__Instructions for the task__: Below are the records; count the lines that include the string "所有头发" and give only that number.

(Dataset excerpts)
★ ★ ★ ★ ★ ★ ★

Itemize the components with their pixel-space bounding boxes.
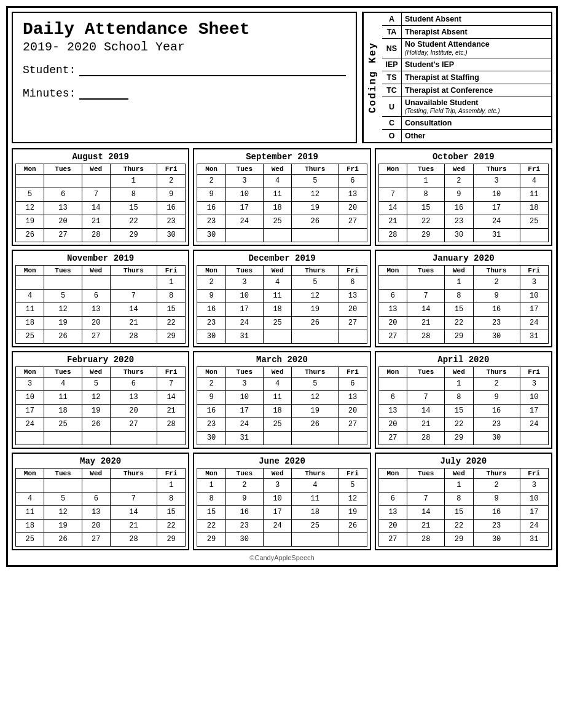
calendar-day-cell: 19 xyxy=(44,520,82,533)
table-row: 2021222324 xyxy=(378,520,548,533)
calendar-day-cell: 21 xyxy=(82,215,110,229)
calendar-day-cell: 17 xyxy=(225,303,263,317)
calendar-day-cell: 13 xyxy=(82,303,110,317)
calendar-day-cell xyxy=(339,533,367,547)
calendar-day-header: Thurs xyxy=(473,367,520,378)
calendar-day-cell: 2 xyxy=(225,479,263,493)
calendar-day-cell: 19 xyxy=(292,405,339,418)
calendar-day-cell: 30 xyxy=(473,533,520,547)
calendar-day-cell: 31 xyxy=(225,330,263,344)
calendar-day-cell: 30 xyxy=(197,330,225,344)
calendar-day-cell: 7 xyxy=(157,378,185,391)
calendar-day-cell: 25 xyxy=(44,418,82,432)
calendar-day-cell: 2 xyxy=(473,378,520,391)
calendar-day-cell: 5 xyxy=(292,175,339,188)
calendar-day-cell: 23 xyxy=(225,520,263,533)
calendar-day-cell: 4 xyxy=(16,290,44,303)
table-row: 1718192021 xyxy=(16,405,186,418)
calendar-day-header: Thurs xyxy=(292,367,339,378)
calendar-day-header: Fri xyxy=(157,469,185,479)
coding-code: NS xyxy=(382,39,402,58)
calendar-table: MonTuesWedThursFri2345691011121316171819… xyxy=(197,366,367,445)
calendar-day-cell: 29 xyxy=(407,229,445,242)
calendar-title: March 2020 xyxy=(197,355,367,365)
calendar-title: September 2019 xyxy=(197,152,367,162)
table-row: 123 xyxy=(378,276,548,290)
calendar-table: MonTuesWedThursFri1234789101114151617182… xyxy=(378,164,549,242)
calendar-day-cell xyxy=(378,378,407,391)
calendar-day-header: Mon xyxy=(378,266,407,276)
calendar-day-cell: 24 xyxy=(225,317,263,330)
calendar-day-cell: 12 xyxy=(292,391,339,405)
calendar-day-header: Tues xyxy=(407,469,445,479)
calendar-day-header: Thurs xyxy=(473,266,520,276)
coding-code: A xyxy=(382,13,402,25)
calendar-day-header: Fri xyxy=(339,164,367,175)
calendar-day-cell: 23 xyxy=(197,317,225,330)
calendar-day-cell: 21 xyxy=(407,317,445,330)
calendar-day-cell: 8 xyxy=(407,188,445,202)
table-row: 30 xyxy=(197,229,367,242)
calendar-day-header: Fri xyxy=(339,266,367,276)
calendar-title: February 2020 xyxy=(15,355,186,365)
table-row: 1617181920 xyxy=(197,303,367,317)
table-row: 1234 xyxy=(378,175,548,188)
calendar-day-cell: 27 xyxy=(339,215,367,229)
calendar-day-cell: 29 xyxy=(157,533,185,547)
calendar-day-header: Mon xyxy=(378,469,407,479)
coding-main: No Student Attendance xyxy=(405,40,548,49)
calendar-day-cell: 24 xyxy=(225,418,263,432)
calendar-day-cell: 20 xyxy=(339,405,367,418)
calendar-day-cell: 19 xyxy=(339,506,367,520)
table-row: 2122232425 xyxy=(378,215,548,229)
calendar-day-cell xyxy=(110,479,157,493)
calendar-day-cell: 4 xyxy=(292,479,339,493)
coding-key-table: A Student Absent TA Therapist Absent NS … xyxy=(382,13,551,142)
calendar-title: December 2019 xyxy=(197,253,367,263)
calendar-day-header: Thurs xyxy=(110,367,157,378)
calendar-day-cell: 3 xyxy=(16,378,44,391)
calendar-day-cell: 8 xyxy=(197,493,225,506)
table-row: 3031 xyxy=(197,330,367,344)
calendar-table: MonTuesWedThursFri1236789101314151617202… xyxy=(378,366,549,445)
school-year: 2019- 2020 School Year xyxy=(23,40,346,54)
table-row: 123 xyxy=(378,479,548,493)
calendar-day-cell: 25 xyxy=(16,330,44,344)
coding-desc: Therapist at Conference xyxy=(402,84,551,97)
calendar-day-cell: 2 xyxy=(445,175,473,188)
calendar-day-cell: 3 xyxy=(520,479,548,493)
calendar-day-header: Tues xyxy=(407,367,445,378)
calendar-day-cell: 11 xyxy=(44,391,82,405)
table-row: 56789 xyxy=(16,188,186,202)
calendar-day-cell: 25 xyxy=(263,418,291,432)
calendar-box: February 2020MonTuesWedThursFri345671011… xyxy=(12,351,189,449)
student-line: Student: xyxy=(23,64,346,76)
calendar-day-header: Mon xyxy=(197,469,225,479)
calendar-day-cell: 31 xyxy=(473,229,520,242)
calendar-day-cell: 27 xyxy=(110,418,157,432)
table-row: 1819202122 xyxy=(16,520,186,533)
table-row: 1011121314 xyxy=(16,391,186,405)
coding-code: C xyxy=(382,117,402,129)
calendar-day-cell: 14 xyxy=(407,405,445,418)
coding-code: TA xyxy=(382,26,402,38)
calendar-day-cell: 3 xyxy=(520,276,548,290)
calendar-title: October 2019 xyxy=(378,152,549,162)
calendar-day-cell: 13 xyxy=(378,303,407,317)
calendar-day-cell: 21 xyxy=(407,520,445,533)
table-row: 3031 xyxy=(197,432,367,445)
calendar-day-cell: 28 xyxy=(407,533,445,547)
calendar-day-header: Thurs xyxy=(473,469,520,479)
calendar-day-cell: 4 xyxy=(263,175,291,188)
calendar-day-cell: 22 xyxy=(157,520,185,533)
calendar-day-cell: 11 xyxy=(16,506,44,520)
calendar-day-cell: 6 xyxy=(110,378,157,391)
calendar-day-header: Wed xyxy=(82,266,110,276)
calendar-day-cell xyxy=(520,432,548,445)
calendar-day-header: Tues xyxy=(225,164,263,175)
calendar-day-cell: 23 xyxy=(473,317,520,330)
calendar-day-cell: 30 xyxy=(157,229,185,242)
table-row: 678910 xyxy=(378,493,548,506)
calendar-day-cell: 21 xyxy=(157,405,185,418)
calendar-day-cell: 20 xyxy=(378,418,407,432)
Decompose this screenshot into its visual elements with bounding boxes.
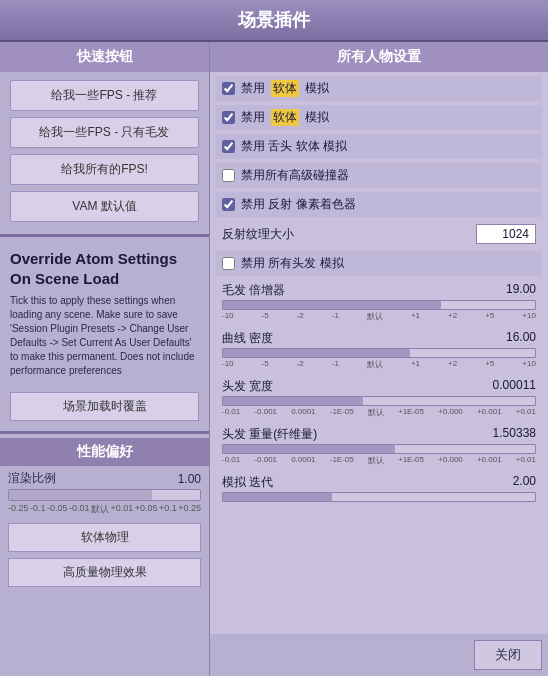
hair-sim-label: 禁用 所有头发 模拟: [241, 255, 344, 272]
curve-density-row: 曲线 密度 16.00 -10-5-2-1默认+1+2+5+10: [216, 328, 542, 372]
high-quality-physics-button[interactable]: 高质量物理效果: [8, 558, 201, 587]
checkbox-row-4: 禁用 反射 像素着色器: [216, 192, 542, 217]
hair-multiplier-fill: [223, 301, 441, 309]
checkbox-label-0a: 禁用: [241, 80, 265, 97]
override-title: Override Atom Settings On Scene Load: [10, 249, 199, 288]
override-section: Override Atom Settings On Scene Load Tic…: [0, 241, 209, 386]
render-ratio-value: 1.00: [178, 472, 201, 486]
render-ratio-row: 渲染比例 1.00 -0.25 -0.1 -0.05 -0.01 默认 +0.0…: [0, 466, 209, 520]
perf-header: 性能偏好: [0, 438, 209, 466]
sim-iterations-label: 模拟 迭代: [222, 474, 273, 491]
left-panel: 快速按钮 给我一些FPS - 推荐 给我一些FPS - 只有毛发 给我所有的FP…: [0, 42, 210, 676]
curve-density-label: 曲线 密度: [222, 330, 273, 347]
app-title: 场景插件: [238, 10, 310, 30]
hair-multiplier-ticks: -10-5-2-1默认+1+2+5+10: [222, 311, 536, 322]
quick-btns-header: 快速按钮: [0, 42, 209, 72]
hair-width-label: 头发 宽度: [222, 378, 273, 395]
left-divider-1: [0, 234, 209, 237]
checkbox-label-1b: 模拟: [305, 109, 329, 126]
hair-weight-track[interactable]: [222, 444, 536, 454]
curve-density-value: 16.00: [506, 330, 536, 347]
reflection-size-row: 反射纹理大小 1024: [216, 221, 542, 247]
checkbox-label-2: 禁用 舌头 软体 模拟: [241, 138, 347, 155]
hair-weight-value: 1.50338: [493, 426, 536, 443]
checkbox-label-4: 禁用 反射 像素着色器: [241, 196, 356, 213]
curve-density-ticks: -10-5-2-1默认+1+2+5+10: [222, 359, 536, 370]
close-btn-row: 关闭: [210, 634, 548, 676]
hair-weight-row: 头发 重量(纤维量) 1.50338 -0.01-0.0010.0001-1E-…: [216, 424, 542, 468]
override-desc: Tick this to apply these settings when l…: [10, 294, 199, 378]
hair-width-fill: [223, 397, 363, 405]
checkbox-1[interactable]: [222, 111, 235, 124]
hair-weight-label: 头发 重量(纤维量): [222, 426, 317, 443]
checkbox-highlight-0: 软体: [271, 80, 299, 97]
close-button[interactable]: 关闭: [474, 640, 542, 670]
sim-iterations-fill: [223, 493, 332, 501]
vam-default-button[interactable]: VAM 默认值: [10, 191, 199, 222]
quick-btn-group: 给我一些FPS - 推荐 给我一些FPS - 只有毛发 给我所有的FPS! VA…: [0, 72, 209, 230]
checkbox-highlight-1: 软体: [271, 109, 299, 126]
sim-iterations-value: 2.00: [513, 474, 536, 491]
reflection-label: 反射纹理大小: [222, 226, 294, 243]
render-ratio-label: 渲染比例: [8, 470, 56, 487]
left-divider-2: [0, 431, 209, 434]
hair-multiplier-value: 19.00: [506, 282, 536, 299]
reflection-value[interactable]: 1024: [476, 224, 536, 244]
sim-iterations-track[interactable]: [222, 492, 536, 502]
hair-weight-fill: [223, 445, 395, 453]
checkbox-label-3: 禁用所有高级碰撞器: [241, 167, 349, 184]
right-panel-header: 所有人物设置: [210, 42, 548, 72]
soft-physics-button[interactable]: 软体物理: [8, 523, 201, 552]
scene-load-button[interactable]: 场景加载时覆盖: [10, 392, 199, 421]
checkbox-row-0: 禁用 软体 模拟: [216, 76, 542, 101]
hair-width-track[interactable]: [222, 396, 536, 406]
checkbox-2[interactable]: [222, 140, 235, 153]
fps-all-button[interactable]: 给我所有的FPS!: [10, 154, 199, 185]
right-content: 禁用 软体 模拟 禁用 软体 模拟 禁用 舌头 软体 模拟 禁用所有高级碰撞器: [210, 72, 548, 508]
title-bar: 场景插件: [0, 0, 548, 42]
checkbox-4[interactable]: [222, 198, 235, 211]
render-ratio-label-row: 渲染比例 1.00: [8, 470, 201, 487]
checkbox-label-1a: 禁用: [241, 109, 265, 126]
render-ratio-ticks: -0.25 -0.1 -0.05 -0.01 默认 +0.01 +0.05 +0…: [8, 503, 201, 516]
hair-width-value: 0.00011: [493, 378, 536, 395]
render-ratio-track[interactable]: [8, 489, 201, 501]
hair-weight-ticks: -0.01-0.0010.0001-1E-05默认+1E-05+0.000+0.…: [222, 455, 536, 466]
curve-density-fill: [223, 349, 410, 357]
checkbox-label-0b: 模拟: [305, 80, 329, 97]
hair-multiplier-row: 毛发 倍增器 19.00 -10-5-2-1默认+1+2+5+10: [216, 280, 542, 324]
sim-iterations-row: 模拟 迭代 2.00: [216, 472, 542, 504]
checkbox-3[interactable]: [222, 169, 235, 182]
right-panel: 所有人物设置 禁用 软体 模拟 禁用 软体 模拟 禁用 舌头 软体 模拟: [210, 42, 548, 676]
hair-width-row: 头发 宽度 0.00011 -0.01-0.0010.0001-1E-05默认+…: [216, 376, 542, 420]
hair-multiplier-label: 毛发 倍增器: [222, 282, 285, 299]
checkbox-row-1: 禁用 软体 模拟: [216, 105, 542, 130]
checkbox-row-2: 禁用 舌头 软体 模拟: [216, 134, 542, 159]
hair-width-ticks: -0.01-0.0010.0001-1E-05默认+1E-05+0.000+0.…: [222, 407, 536, 418]
checkbox-0[interactable]: [222, 82, 235, 95]
checkbox-row-3: 禁用所有高级碰撞器: [216, 163, 542, 188]
hair-multiplier-track[interactable]: [222, 300, 536, 310]
hair-sim-row: 禁用 所有头发 模拟: [216, 251, 542, 276]
hair-sim-checkbox[interactable]: [222, 257, 235, 270]
render-ratio-fill: [9, 490, 152, 500]
fps-hair-only-button[interactable]: 给我一些FPS - 只有毛发: [10, 117, 199, 148]
fps-recommend-button[interactable]: 给我一些FPS - 推荐: [10, 80, 199, 111]
main-content: 快速按钮 给我一些FPS - 推荐 给我一些FPS - 只有毛发 给我所有的FP…: [0, 42, 548, 676]
curve-density-track[interactable]: [222, 348, 536, 358]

★ ★ ★ ★ ★ ★ ★

__Result for this task__: 2